Work to be completed> From the entries, copy each line that includes "Mehr".

Input data>
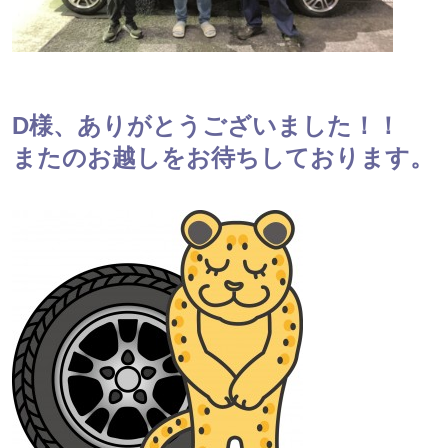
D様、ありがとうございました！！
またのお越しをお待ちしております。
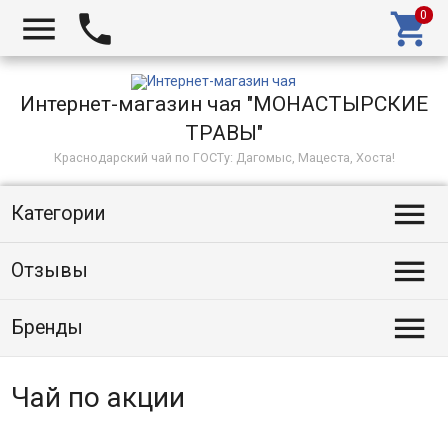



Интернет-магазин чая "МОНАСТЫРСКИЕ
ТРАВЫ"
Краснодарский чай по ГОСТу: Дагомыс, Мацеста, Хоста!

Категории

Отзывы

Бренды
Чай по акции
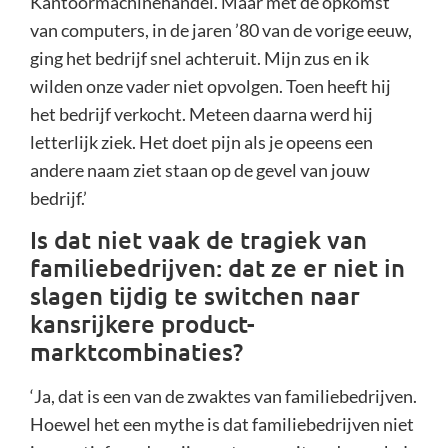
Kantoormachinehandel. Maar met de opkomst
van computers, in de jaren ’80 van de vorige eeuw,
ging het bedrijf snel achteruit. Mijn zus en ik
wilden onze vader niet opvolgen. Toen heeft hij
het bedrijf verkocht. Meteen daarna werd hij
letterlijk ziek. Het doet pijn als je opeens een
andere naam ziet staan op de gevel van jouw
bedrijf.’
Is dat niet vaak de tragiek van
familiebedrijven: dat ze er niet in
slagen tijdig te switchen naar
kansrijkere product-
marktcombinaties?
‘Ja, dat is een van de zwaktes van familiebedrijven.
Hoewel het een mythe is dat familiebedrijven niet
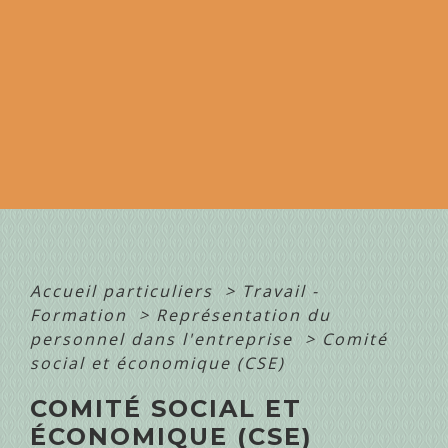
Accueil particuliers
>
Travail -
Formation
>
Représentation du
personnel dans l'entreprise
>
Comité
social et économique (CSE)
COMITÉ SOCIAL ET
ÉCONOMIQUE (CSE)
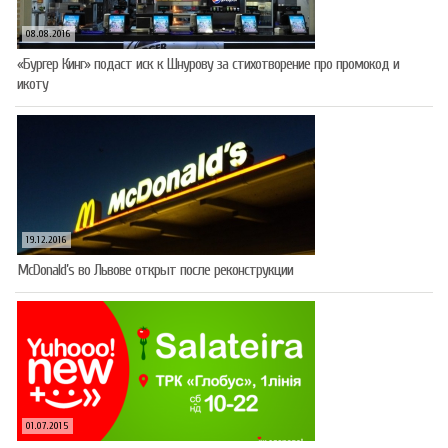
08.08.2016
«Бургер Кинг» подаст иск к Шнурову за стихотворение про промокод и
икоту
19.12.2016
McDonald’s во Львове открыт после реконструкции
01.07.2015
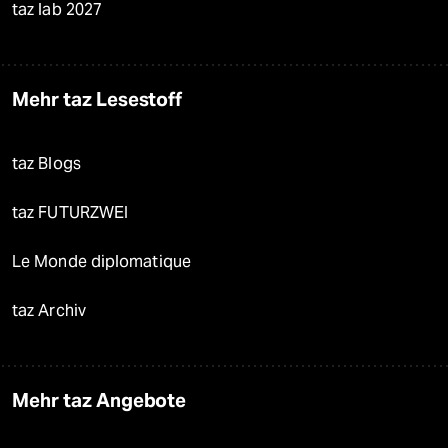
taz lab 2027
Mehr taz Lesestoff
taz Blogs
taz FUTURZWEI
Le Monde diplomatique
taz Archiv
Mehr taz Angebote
--
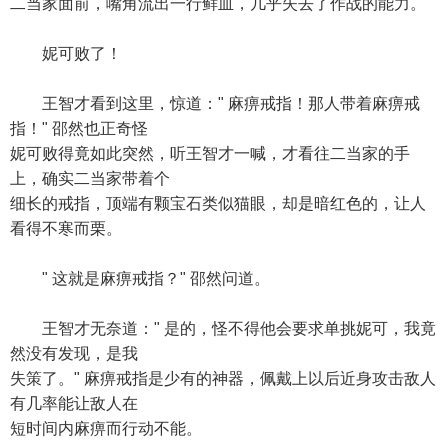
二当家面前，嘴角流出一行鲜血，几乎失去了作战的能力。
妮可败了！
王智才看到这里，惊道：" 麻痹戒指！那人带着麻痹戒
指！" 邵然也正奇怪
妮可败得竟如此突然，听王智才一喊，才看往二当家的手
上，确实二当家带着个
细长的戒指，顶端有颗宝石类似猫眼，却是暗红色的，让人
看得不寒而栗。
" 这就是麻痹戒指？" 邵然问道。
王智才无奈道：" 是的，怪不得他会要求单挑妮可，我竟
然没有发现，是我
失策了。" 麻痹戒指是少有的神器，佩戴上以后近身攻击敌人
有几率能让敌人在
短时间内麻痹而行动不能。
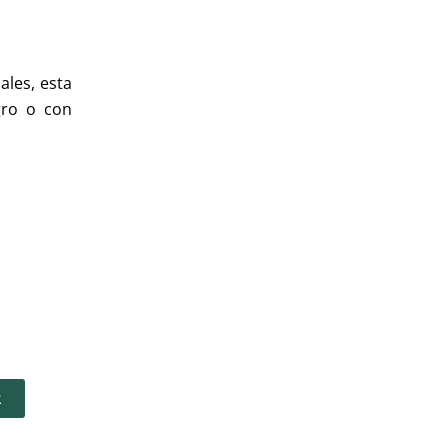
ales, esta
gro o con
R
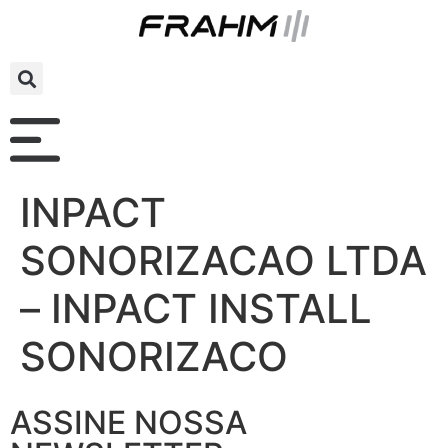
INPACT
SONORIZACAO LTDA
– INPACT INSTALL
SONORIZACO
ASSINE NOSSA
...
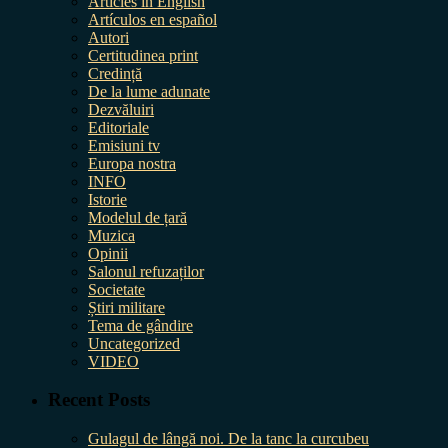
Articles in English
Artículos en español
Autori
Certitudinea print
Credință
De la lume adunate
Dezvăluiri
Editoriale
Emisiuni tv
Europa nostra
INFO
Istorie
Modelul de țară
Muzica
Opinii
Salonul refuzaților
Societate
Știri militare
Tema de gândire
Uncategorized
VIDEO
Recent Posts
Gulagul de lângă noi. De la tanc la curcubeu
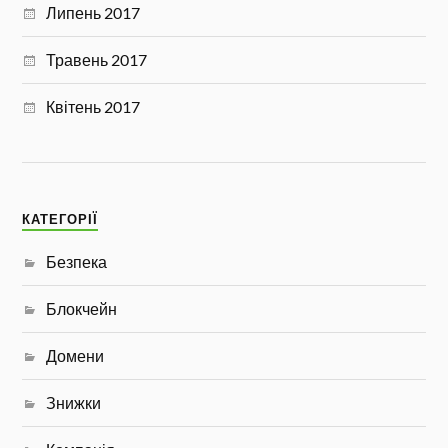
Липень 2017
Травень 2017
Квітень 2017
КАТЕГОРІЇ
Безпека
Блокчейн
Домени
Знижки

Task answer>
Mehr taz Lesestoff
Mehr taz Angebote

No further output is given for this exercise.